- Data to process:
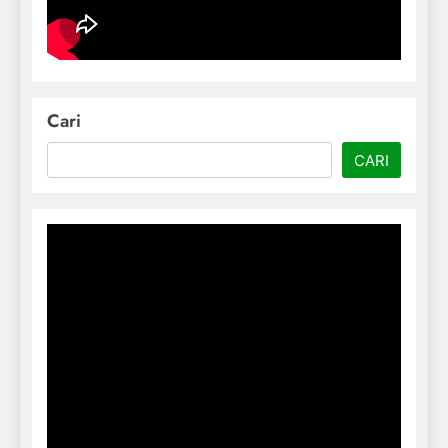
Cari
CARI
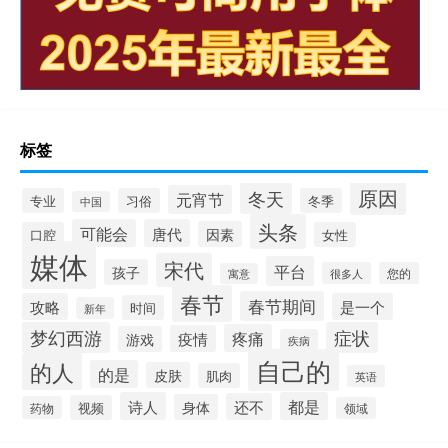
标签
原因
冬天
元宵节
专业
习俗
冬季
中国
头条
可能会
唐代
因素
口腔
女性
媒体
宋代
平台
孩子
很多人
您的
寓意
春节
春节期间
攻略
是一个
时间
新年
梦幻西游
症状
疼痛
疫情
游戏
疾病
自己的
的人
的是
皮肤
肌肉
英语
诗人
都是
还不
身体
视频
药物
领域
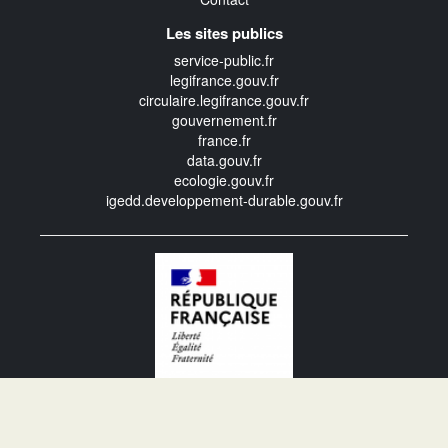
Les sites publics
service-public.fr
legifrance.gouv.fr
circulaire.legifrance.gouv.fr
gouvernement.fr
france.fr
data.gouv.fr
ecologie.gouv.fr
igedd.developpement-durable.gouv.fr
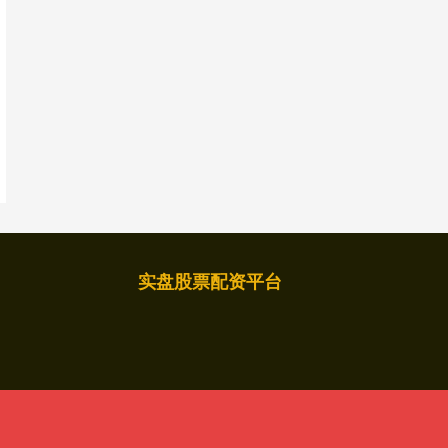
实盘股票配资平台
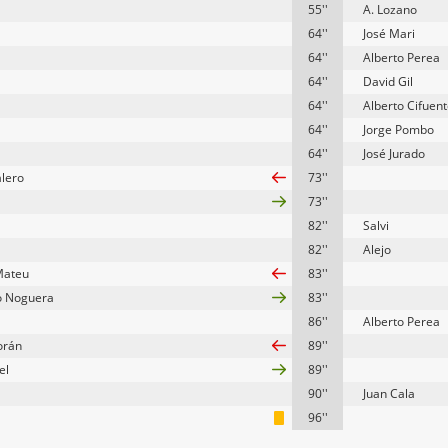
55''
A. Lozano
64''
José Mari
64''
Alberto Perea
64''
David Gil
64''
Alberto Cifuen
64''
Jorge Pombo
64''
José Jurado
alero
73''
73''
82''
Salvi
82''
Alejo
Mateu
83''
o Noguera
83''
86''
Alberto Perea
orán
89''
el
89''
90''
Juan Cala
96''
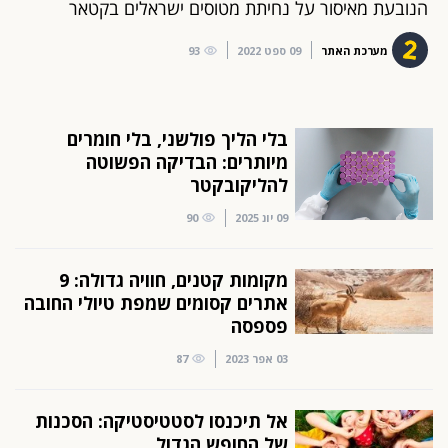
הנובעת מאיסור על נחיתת מטוסים ישראלים בקטאר
מערכת האתר
09 ספט 2022
93
בלי הליך פולשני, בלי חומרים
מיותרים: הבדיקה הפשוטה
להליקובקטר
09 יונ 2025
90
מקומות קטנים, חוויה גדולה: 9
אתרים קסומים שמפת טיולי החובה
פספסה
03 אפר 2023
87
אל תיכנסו לסטטיסטיקה: הסכנות
של החופש הגדול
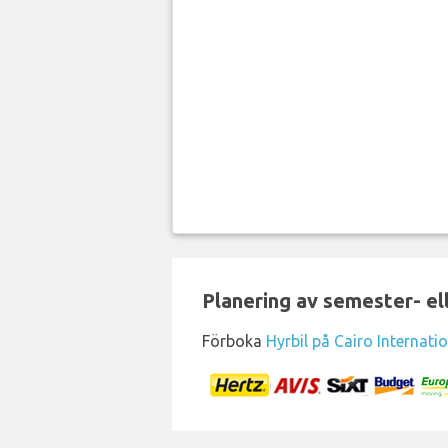
Planering av semester- el
Förboka
Hyrbil på Cairo Internatio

- Task description: Some lines of the records may hold the word "legifrance". How many do? Answer with a number and nothing else.

- Response to this exercise: 2